Not even a cub journalist on a high school newspaper would conduct the kind of reverential love-in MALVEAUX conducted with “the former administration official [who] tells me how she feels now about her ouster and whether there is a culture of racism within the government.”

(Aside: note Sherrod’s reference to her fears: “of white people, or I’m afraid of Hispanic people or Native Americans.” Ms. Sherrod: whites are petrified of black crime, given that blacks commit most violent crime in the country. Can that small fact form part of the discussion about race that you have prescribed? Or is that pesky truth proscribed? On second thoughts, don’t mind me, Shirley. I’ll back away bowing if you don’t approve.)

SUZANNE MALVEAUX, CNN CORRESPONDENT: Tell me a little bit about today. What was that like to come face-to-face with your former boss, Secretary Vilsack, today?

SHERROD: The second day when he said, “I stand by my decision,” that hurt. So I just needed to have some closure, I guess, and hearing exactly what happened. And he did explain what happened that day he was traveling. He explained that they made a lot of mistakes dealing with me and they had — they are trying to correct those within the department. They are putting new things in place so that that won’t happen to others.

So if what happened to me will keep others from having to go through that, hopefully, in the future, then I guess that’s a good thing.

MALVEAUX: You said before, though, that they were changing the process, but you didn’t be — you didn’t want to be the one to test it.


MALVEAUX: it sounds like you don’t have a lot of faith in the Agriculture Department changing when it comes to racism and discrimination?
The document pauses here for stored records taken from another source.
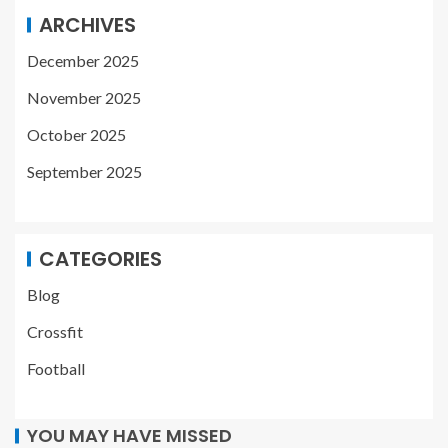
ARCHIVES
December 2025
November 2025
October 2025
September 2025
CATEGORIES
Blog
Crossfit
Football
YOU MAY HAVE MISSED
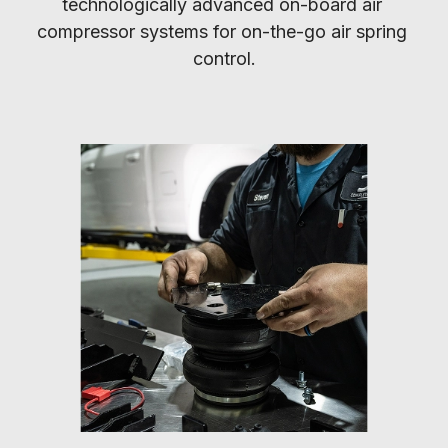
technologically advanced on-board air 
compressor systems for on-the-go air spring 
control.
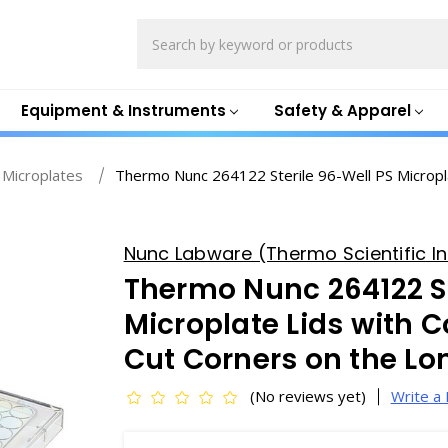
Search
Equipment & Instruments
Safety & Apparel
 Microplates
Thermo Nunc 264122 Sterile 96-Well PS Micropl
Nunc Labware (Thermo Scientific In
Thermo Nunc 264122 St
Microplate Lids with 
Cut Corners on the L
(No reviews yet)
Write a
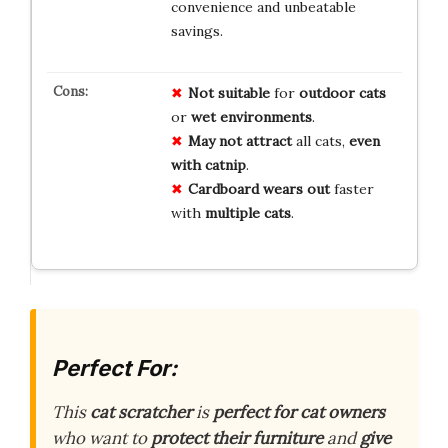
convenience and unbeatable
savings.
Not suitable
for
outdoor cats
or
wet environments
.
May not attract
all cats,
even
with catnip
.
Cardboard wears out
faster
with
multiple cats
.
Perfect For:
This
cat scratcher
is
perfect for cat owners
who want to
protect their furniture
and
give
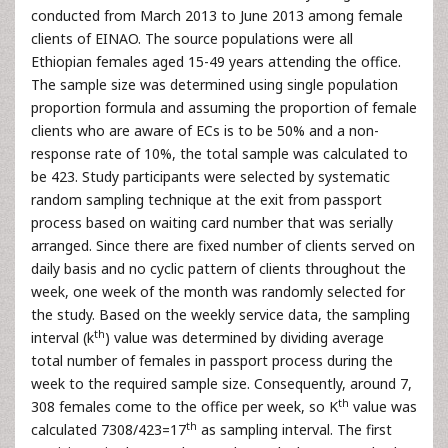
conducted from March 2013 to June 2013 among female
clients of EINAO. The source populations were all
Ethiopian females aged 15-49 years attending the office.
The sample size was determined using single population
proportion formula and assuming the proportion of female
clients who are aware of ECs is to be 50% and a non-
response rate of 10%, the total sample was calculated to
be 423. Study participants were selected by systematic
random sampling technique at the exit from passport
process based on waiting card number that was serially
arranged. Since there are fixed number of clients served on
daily basis and no cyclic pattern of clients throughout the
week, one week of the month was randomly selected for
the study. Based on the weekly service data, the sampling
th
interval (k
) value was determined by dividing average
total number of females in passport process during the
week to the required sample size. Consequently, around 7,
th
308 females come to the office per week, so K
value was
th
calculated 7308/423=17
as sampling interval. The first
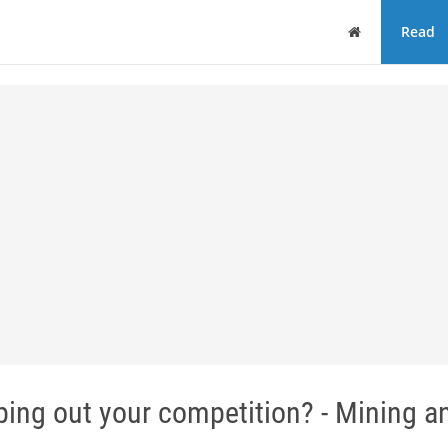
Home
Read
wiping out your competition? - Mining a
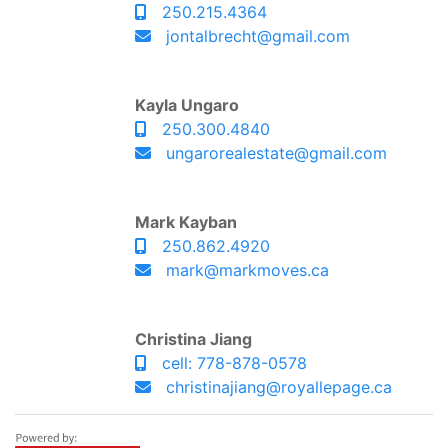
250.215.4364
jontalbrecht@gmail.com
Kayla Ungaro
250.300.4840
ungarorealestate@gmail.com
Mark Kayban
250.862.4920
mark@markmoves.ca
Christina Jiang
cell: 778-878-0578
christinajiang@royallepage.ca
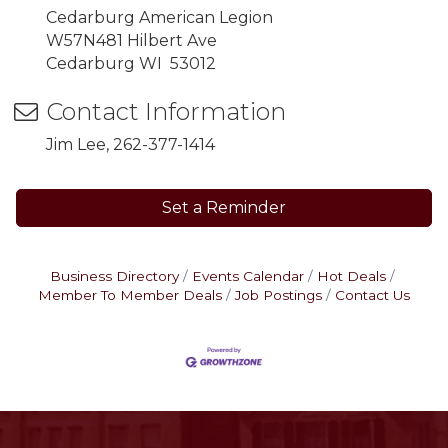
Cedarburg American Legion
W57N481 Hilbert Ave
Cedarburg WI 53012
Contact Information
Jim Lee, 262-377-1414
Set a Reminder
Business Directory
Events Calendar
Hot Deals
Member To Member Deals
Job Postings
Contact Us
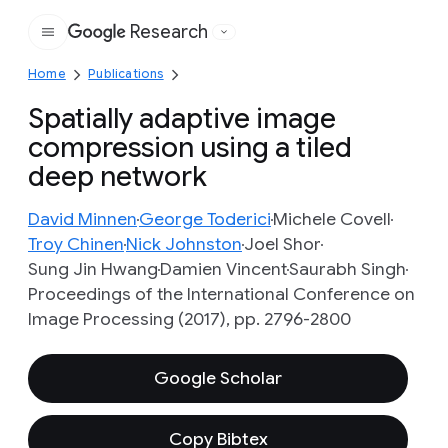
Research
Google
Home
Publications
Spatially adaptive image
compression using a tiled
deep network
David Minnen
George Toderici
Michele Covell
Troy Chinen
Nick Johnston
Joel Shor
Sung Jin Hwang
Damien Vincent
Saurabh Singh
Proceedings of the International Conference on
Image Processing (2017), pp. 2796-2800
Google Scholar
Copy Bibtex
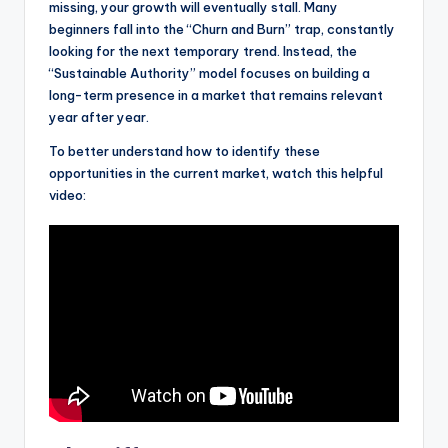
missing, your growth will eventually stall. Many
beginners fall into the “Churn and Burn” trap, constantly
looking for the next temporary trend. Instead, the
“Sustainable Authority” model focuses on building a
long-term presence in a market that remains relevant
year after year.
To better understand how to identify these
opportunities in the current market, watch this helpful
video:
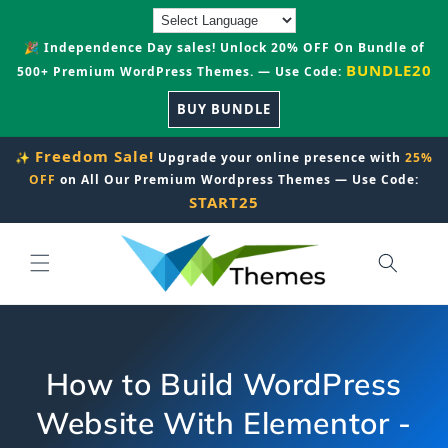
Skip to
content
🎉 Independence Day sales! Unlock 20% OFF On Bundle of
BUNDLE20
500+ Premium WordPress Themes. — Use Code:
BUY BUNDLE
Freedom Sale!
✨
Upgrade your online presence with
25%
OFF
on All Our Premium Wordpress Themes — Use Code:
START25
How to Build WordPress
Website With Elementor -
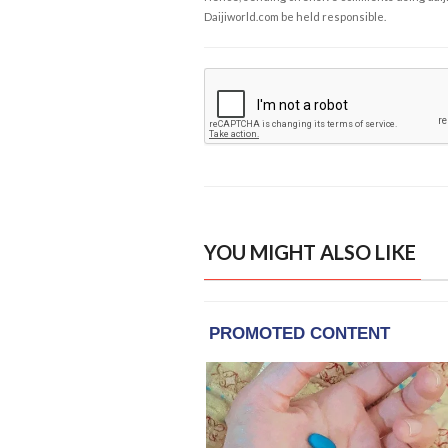
Daijiworld.com be held responsible.
YOU MIGHT ALSO LIKE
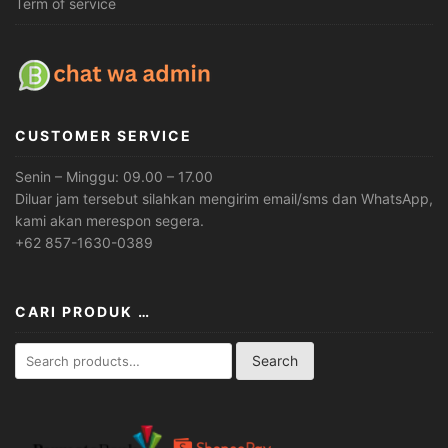
Term of service
CUSTOMER SERVICE
Senin – Minggu: 09.00 – 17.00
Diluar jam tersebut silahkan mengirim email/sms dan WhatsApp,
kami akan merespon segera.
+62 857-1630-0389
CARI PRODUK …
Search
Search
for:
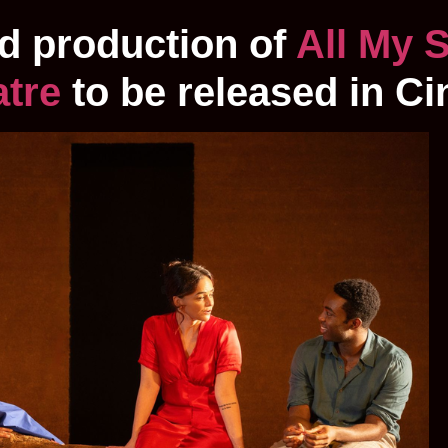
d production of
All My 
atre
to be released in C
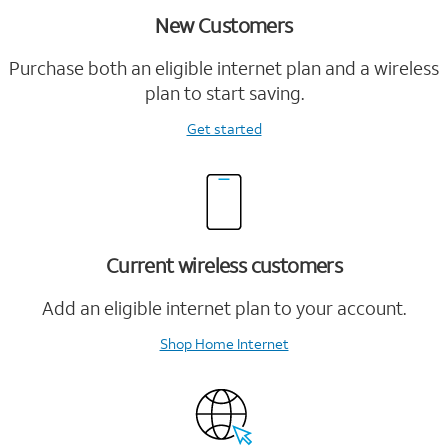
New Customers
Purchase both an eligible internet plan and a wireless
plan to start saving.
Get started
Current wireless customers
Add an eligible internet plan to your account.
Shop Home Internet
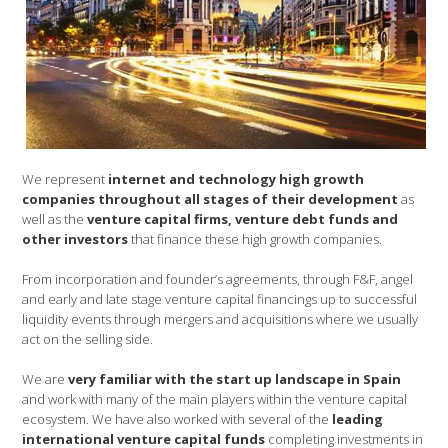
We represent
internet and technology high growth
companies throughout all stages of their development
as
well as the
venture capital firms, venture debt funds and
other investors
that finance these high growth companies.
From incorporation and founder’s agreements, through F&F, angel
and early and late stage venture capital financings up to successful
liquidity events through mergers and acquisitions where we usually
act on the selling side.
We are
very familiar with the start up landscape in Spain
and work with many of the main players within the venture capital
ecosystem. We have also worked with several of the
leading
international venture capital funds
completing investments in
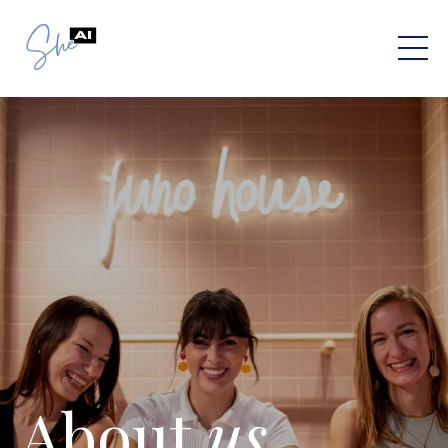
About
us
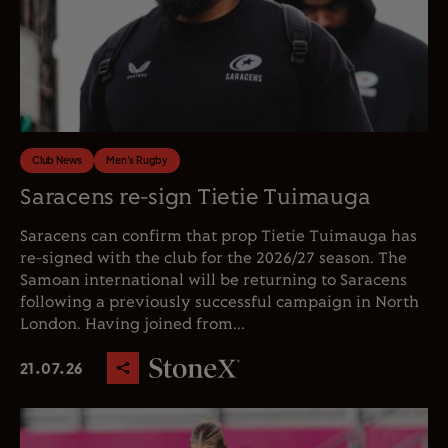
Club News
Men's Rugby
Saracens re-sign Tietie Tuimauga
Saracens can confirm that prop Tietie Tuimauga has
re-signed with the club for the 2026/27 season. The
Samoan international will be returning to Saracens
following a previously successful campaign in North
London. Having joined from...
21.07.26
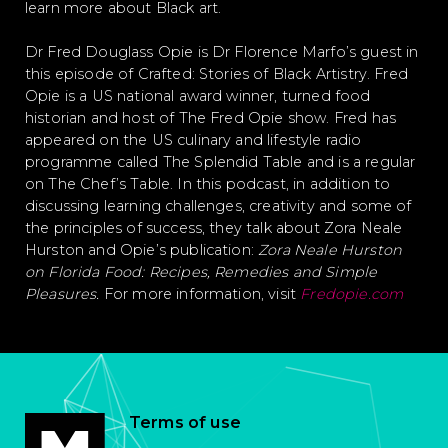
learn more about Black art.
Dr Fred Douglass Opie is Dr Florence Marfo’s guest in
this episode of Crafted: Stories of Black Artistry. Fred
Opie is a US national award winner, turned food
historian and host of The Fred Opie show. Fred has
appeared on the US culinary and lifestyle radio
programme called The Splendid Table and is a regular
on The Chef’s Table. In this podcast, in addition to
discussing learning challenges, creativity and some of
the principles of success, they talk about Zora Neale
Hurston and Opie’s publication:
Zora Neale Hurston
on Florida Food: Recipes, Remedies and Simple
Pleasures.
For more information, visit
Fredopie.com
Terms of use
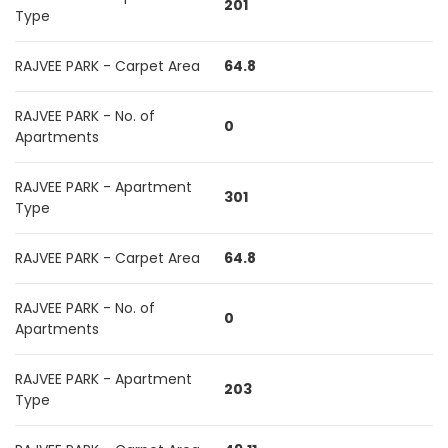
201
Type
RAJVEE PARK - Carpet Area
64.8
RAJVEE PARK - No. of
0
Apartments
RAJVEE PARK - Apartment
301
Type
RAJVEE PARK - Carpet Area
64.8
RAJVEE PARK - No. of
0
Apartments
RAJVEE PARK - Apartment
203
Type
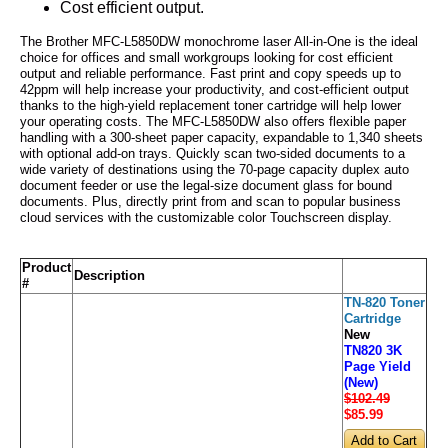
Cost efficient output.
The Brother MFC-L5850DW monochrome laser All-in-One is the ideal
choice for offices and small workgroups looking for cost efficient
output and reliable performance. Fast print and copy speeds up to
42ppm will help increase your productivity, and cost-efficient output
thanks to the high-yield replacement toner cartridge will help lower
your operating costs. The MFC-L5850DW also offers flexible paper
handling with a 300-sheet paper capacity, expandable to 1,340 sheets
with optional add-on trays. Quickly scan two-sided documents to a
wide variety of destinations using the 70-page capacity duplex auto
document feeder or use the legal-size document glass for bound
documents. Plus, directly print from and scan to popular business
cloud services with the customizable color Touchscreen display.
Product
Description
#
TN-820 Toner
Cartridge
New
TN820 3K
Page Yield
(New)
$102.49
$85
.99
SHERROD: If the secretary is the only person I had to deal with as we move forward, then it probably would be fairly easy. I think he is very sincere about dealing with the issue of racism in the agency, but if — like I said, if he was the only one to deal with it probably wouldn’t be an issue right now, but that’s — that has been going on — racism in this agency has been going on for more years than I — than I’ve been in this world. It’s systemic. And, you know, so, I would deal more — I would deal with more than just Secretary Vilsack.

MALVEAUX: is there a deep culture of racism inside of the department?


MALVEAUX: Only — only the Agriculture Department?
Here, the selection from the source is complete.